# Example 1: Build a pipeline using Peak Performance's convenience function

In [26]:
import pandas
import numpy as np
import arviz as az
from pathlib import Path
from peak_performance import pipeline as pl

## User information

First, store the path to a folder containing only the raw data you want to analyze in the `path_raw_data` variable.  
You can use a string with a preceding `r` so that the backslashes are recognized correctly or the `Path` method from the `pathlib` package for an OS-independent alternative.

In [27]:
# specify the absolute path to the raw data files (as a str or a Path object), e.g. to the provided example files

# path_raw_data = r"C:\Users\niesser\Desktop\Local GitLab Repositories\peak-performance\example"
path_raw_data = Path(r"C:\Users\niesser\Desktop\Local GitLab Repositories\peak-performance\example")

Then, use the specified path as an argument for the `detect_raw_data()` function which returns a list of all files of the given data type in the given path.  
If you don't specify a data type, the default is `.npy`.

In [28]:
# obtain a list of all raw data file names (including their data type)
raw_data_files = pl.detect_raw_data(path_raw_data)
print(raw_data_files)

['A1t1R1Part2_110_109.9_110.1.npy', 'A1t1R1Part2_111_109.9_110.1.npy', 'A1t1R1Part2_111_110.9_111.1.npy', 'A1t1R1Part2_112_110.9_111.1.npy', 'A1t1R1Part2_112_111.9_112.1.npy', 'A2t2R1Part1_132_85.9_86.1.npy', 'A4t4R1Part2_137_72.9_73.1.npy']


Based on the list of files, provide the following information which is necessary for the pipeline:  
1. A dictionary `double_peak` containing the file names (including data type) as keys and Boolean values depending on whether the file contains a __single peak (False)__ or __double peak (True)__.  
    
2. A Boolean `pre_filtering`. Choose whether you want to filter out obvious false positive signals before sampling to save computation time (__True__) or not (__False__). If "False" was chosen, skip 3 - 5.
    
    3. If `pre_filtering` was set to __True__: Provide a dictionary `retention_time_estimate` containing the file names (including data type) as keys and a rough retention time estimate of the compound pertaining to each given raw data file.  
  
    4. If `pre_filtering` was set to __True__: A float or integer `peak_width_estimate` containing a rough estimate of the average peak width of your LC-MS/MS method (in minutes).  
  
    5. If `pre_filtering` was set to __True__: A float or integer `minimum_sn` defining a lower threshold of the signal-to-noise ratio which has to be exceed for a signal to be accepted as a peak during pre-filtering. 
  
6) A Boolean `plotting`. Choose whether to create plots (__True__) or not (__False__). In the latter case, the pipeline will only yield the Excel data report sheet with all results and inference data objects for each sampled signal.

In [None]:
# using the previously acquired list raw_data_files, this is the easiest way to define the double_peak dictionary
# the list with the Booleans needs to be in the same order as raw_data_files
double_peak = dict(zip(raw_data_files, 5*[False] + [True] + [False]))       
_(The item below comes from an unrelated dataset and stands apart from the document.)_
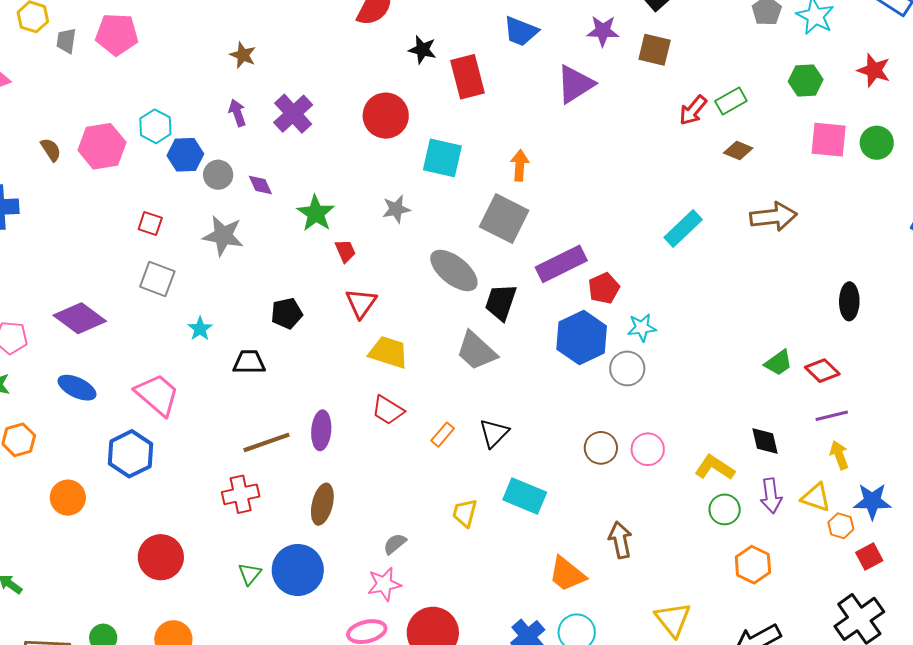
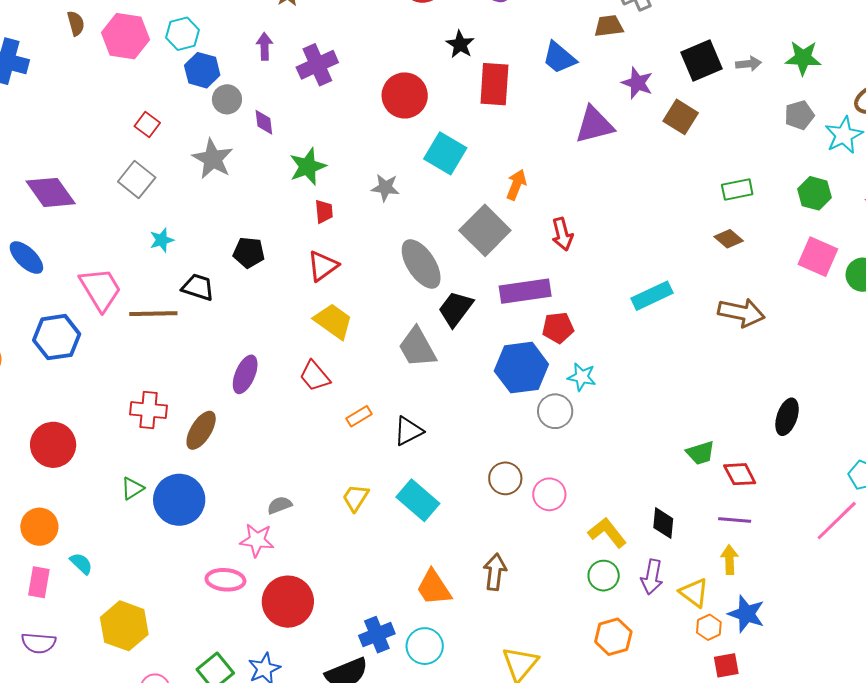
red arrow: (693, 110) -> (562, 234), moved, turned -72
brown line: (266, 442) -> (153, 314), moved
brown ellipse: (322, 504) -> (201, 430), moved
pre_filtering = True                
retention_time_estimate = dict(zip(raw_data_files, 5*[26.2] + [(11.7, 12.5)] + [26.2]))    
peak_width_estimate = 1             
minimum_sn = 5                      

plotting = True

## Pipeline

When triggering the pipeline, a folder for the results named after the current data and time will be created automatically in the directory with the raw data files.  
The path to this folder will be returned and stored in the `results` variable.  

In [None]:
results = pl.pipeline(path_raw_data = path_raw_data,
    raw_data_file_format = ".npy",
    pre_filtering = pre_filtering,
    double_peak = double_peak,
    retention_time_estimate = retention_time_estimate,
    peak_width_estimate = peak_width_estimate,
    minimum_sn = minimum_sn,
    plotting = plotting,
)

## Data analysis

Since the __inference data objects__ for all signals were saved in the path stored in `results`, you can open any one you are interested in with the command `idata = az.from_netcdf()`.  
These objects contain not only the timeseries of the particular signal but also samples from the prior predictive, posterior, and posterior predictive sampling.  
This allows you to explore the data in detail and/or build your own plots different from the ones featured in Peak Performance.  
  
It is highly recommended to check the documentations for `pymc` and `arviz` to get information and inspiration for this.

In [None]:
# open an inference data object
idata = az.from_netcdf(results / "A1t1R1Part2_1_110_109.9_110.1")
idata

In [None]:
# store the summary in the DataFrame az_summary
az_summary = az.summary(idata)
az_summary